Limb blood flow and vascular conductance are reduced with age in healthy humans: relation to elevations in sympathetic nerve activity and declines in oxygen demand.

Abstract

We tested the hypothesis that basal (resting) limb blood flow and vascular conductance are reduced with age in adult humans and that these changes are related to elevations in sympathetic vasoconstrictor nerve activity and reductions in limb oxygen demand. Sixteen young (28+/-1 years; mean+/-SEM) and 15 older (63+/-1 years) healthy normotensive adult men were studied. Diastolic blood pressure and body fat were higher (P<0.005) in the older men, but there were no other age-related differences in subject characteristics. Femoral artery blood flow (Doppler ultrasound) was 26% lower in the older men (P<0.005), despite similar levels of cardiac output (systemic arterial blood flow) in the 2 groups. Femoral artery vascular conductance was 32% lower and femoral vascular resistance was 45% higher in the older men (P<0. 005). Muscle sympathetic nerve activity (peroneal microneurography) was 74% higher in the older men (P<0.001) and correlated with femoral artery blood flow (r=-0.55, P<0.005), vascular conductance (r=-0.65, P<0.001), and vascular resistance (r=0.61, P<0.001). The age-related differences in femoral hemodynamics were no longer significant after correction for the influence of muscle sympathetic nerve activity. There were no significant age-group differences in leg tissue mass (by dual-energy x-ray absorptiometry), but estimated leg oxygen consumption was 15% lower in the older men (P<0.001). Femoral artery blood flow was directly related to estimated leg oxygen consumption (r=0.78, P<0.001).

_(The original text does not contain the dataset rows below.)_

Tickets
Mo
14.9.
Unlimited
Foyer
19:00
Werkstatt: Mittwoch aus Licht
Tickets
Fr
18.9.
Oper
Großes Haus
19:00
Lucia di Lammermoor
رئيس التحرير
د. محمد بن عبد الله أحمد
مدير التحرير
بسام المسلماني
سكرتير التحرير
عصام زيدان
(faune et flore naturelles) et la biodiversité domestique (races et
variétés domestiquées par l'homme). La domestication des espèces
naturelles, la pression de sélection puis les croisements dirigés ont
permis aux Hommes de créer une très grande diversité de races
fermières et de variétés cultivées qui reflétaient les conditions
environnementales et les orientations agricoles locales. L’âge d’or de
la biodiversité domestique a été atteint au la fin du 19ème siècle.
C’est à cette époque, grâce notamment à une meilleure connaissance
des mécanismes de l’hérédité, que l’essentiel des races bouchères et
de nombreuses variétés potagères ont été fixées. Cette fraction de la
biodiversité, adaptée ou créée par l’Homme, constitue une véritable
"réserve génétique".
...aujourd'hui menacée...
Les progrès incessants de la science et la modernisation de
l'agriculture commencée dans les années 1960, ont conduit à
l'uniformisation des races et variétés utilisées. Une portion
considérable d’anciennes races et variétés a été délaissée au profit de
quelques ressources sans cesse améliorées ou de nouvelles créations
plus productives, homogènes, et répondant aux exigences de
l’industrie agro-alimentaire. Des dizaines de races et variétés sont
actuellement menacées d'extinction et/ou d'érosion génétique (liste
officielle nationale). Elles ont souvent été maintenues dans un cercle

The age-group differences in femoral artery blood flow were no longer significant after correction for estimated leg oxygen consumption by ANCOVA. (1) Basal whole-leg arterial blood flow and vascular conductance are reduced with age in healthy adult men; (2) these changes are associated with elevations in sympathetic vasoconstrictor nerve activity; and (3) the lower whole-limb blood flow is related to a lower oxygen demand that is independent of tissue mass.